** Problem requirements **
A verbatim copy of the line containing "Search Plenary Business" and all lines after it, up to and including the final line of the records, is the only acceptable output.

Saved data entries
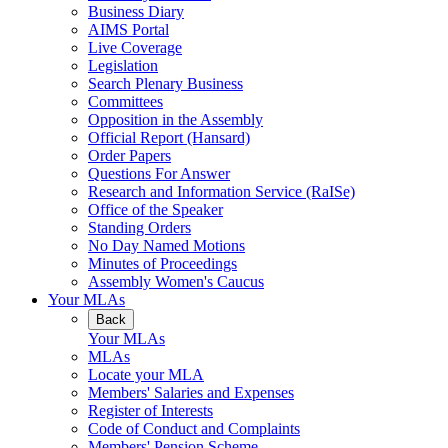
Business Diary
AIMS Portal
Live Coverage
Legislation
Search Plenary Business
Committees
Opposition in the Assembly
Official Report (Hansard)
Order Papers
Questions For Answer
Research and Information Service (RaISe)
Office of the Speaker
Standing Orders
No Day Named Motions
Minutes of Proceedings
Assembly Women's Caucus
Your MLAs
Back
Your MLAs
MLAs
Locate your MLA
Members' Salaries and Expenses
Register of Interests
Code of Conduct and Complaints
Members' Pension Scheme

** Your response **
Search Plenary Business
Committees
Opposition in the Assembly
Official Report (Hansard)
Order Papers
Questions For Answer
Research and Information Service (RaISe)
Office of the Speaker
Standing Orders
No Day Named Motions
Minutes of Proceedings
Assembly Women's Caucus
Your MLAs
Back
Your MLAs
MLAs
Locate your MLA
Members' Salaries and Expenses
Register of Interests
Code of Conduct and Complaints
Members' Pension Scheme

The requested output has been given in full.